[PROVIDED DATA]
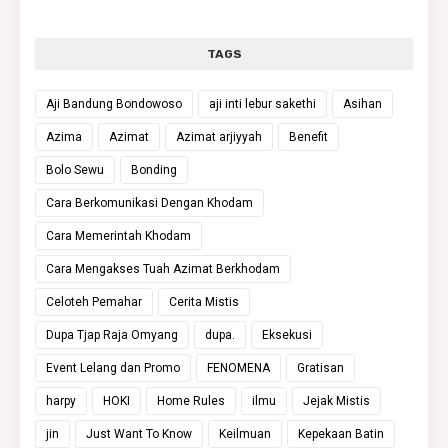
TAGS
Aji Bandung Bondowoso
aji inti lebur sakethi
Asihan
Azima
Azimat
Azimat arjiyyah
Benefit
Bolo Sewu
Bonding
Cara Berkomunikasi Dengan Khodam
Cara Memerintah Khodam
Cara Mengakses Tuah Azimat Berkhodam
Celoteh Pemahar
Cerita Mistis
Dupa Tjap Raja Omyang
dupa.
Eksekusi
Event Lelang dan Promo
FENOMENA
Gratisan
harpy
HOKI
Home Rules
ilmu
Jejak Mistis
jin
Just Want To Know
Keilmuan
Kepekaan Batin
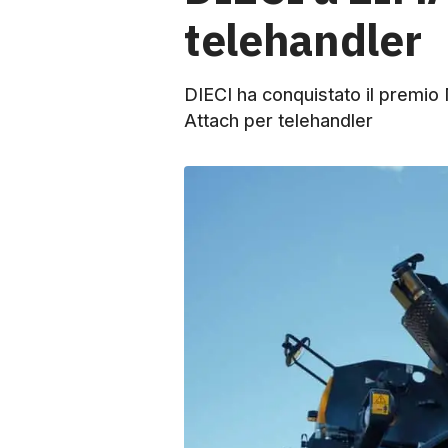
telehandler
DIECI ha conquistato il premio
Attach per telehandler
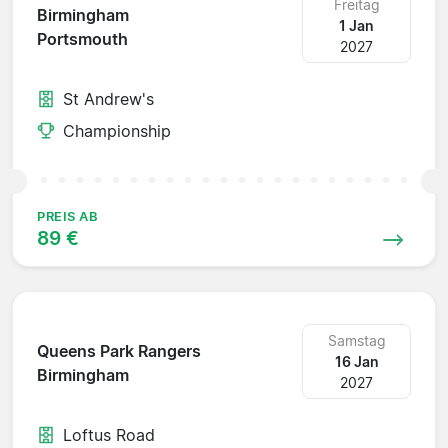
Freitag
Birmingham
1 Jan
Portsmouth
2027
St Andrew's
Championship
PREIS AB
89 €
Samstag
Queens Park Rangers
16 Jan
Birmingham
2027
Loftus Road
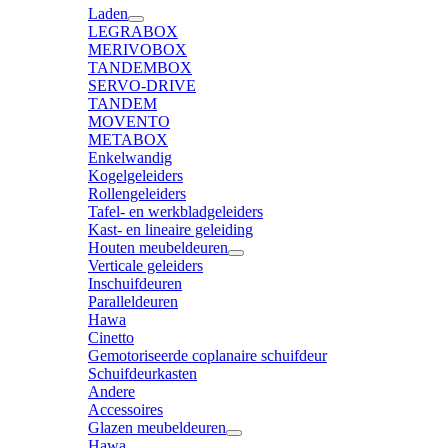
Laden
LEGRABOX
MERIVOBOX
TANDEMBOX
SERVO-DRIVE
TANDEM
MOVENTO
METABOX
Enkelwandig
Kogelgeleiders
Rollengeleiders
Tafel- en werkbladgeleiders
Kast- en lineaire geleiding
Houten meubeldeuren
Verticale geleiders
Inschuifdeuren
Paralleldeuren
Hawa
Cinetto
Gemotoriseerde coplanaire schuifdeur
Schuifdeurkasten
Andere
Accessoires
Glazen meubeldeuren
Hawa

[ABOUT THIS EXERCISE]
Set down every record word for word and leave out the pictures.

[YOUR RESPONSE]
TAGS
Aji Bandung Bondowoso
aji inti lebur sakethi
Asihan
Azima
Azimat
Azimat arjiyyah
Benefit
Bolo Sewu
Bonding
Cara Berkomunikasi Dengan Khodam
Cara Memerintah Khodam
Cara Mengakses Tuah Azimat Berkhodam
Celoteh Pemahar
Cerita Mistis
Dupa Tjap Raja Omyang
dupa.
Eksekusi
Event Lelang dan Promo
FENOMENA
Gratisan
harpy
HOKI
Home Rules
ilmu
Jejak Mistis
jin
Just Want To Know
Keilmuan
Kepekaan Batin
telehandler
DIECI ha conquistato il premio
Attach per telehandler
Freitag
Birmingham
1 Jan
Portsmouth
2027
St Andrew's
Championship
PREIS AB
89 €
Samstag
Queens Park Rangers
16 Jan
Birmingham
2027
Loftus Road
Laden
LEGRABOX
MERIVOBOX
TANDEMBOX
SERVO-DRIVE
TANDEM
MOVENTO
METABOX
Enkelwandig
Kogelgeleiders
Rollengeleiders
Tafel- en werkbladgeleiders
Kast- en lineaire geleiding
Houten meubeldeuren
Verticale geleiders
Inschuifdeuren
Paralleldeuren
Hawa
Cinetto
Gemotoriseerde coplanaire schuifdeur
Schuifdeurkasten
Andere
Accessoires
Glazen meubeldeuren
Hawa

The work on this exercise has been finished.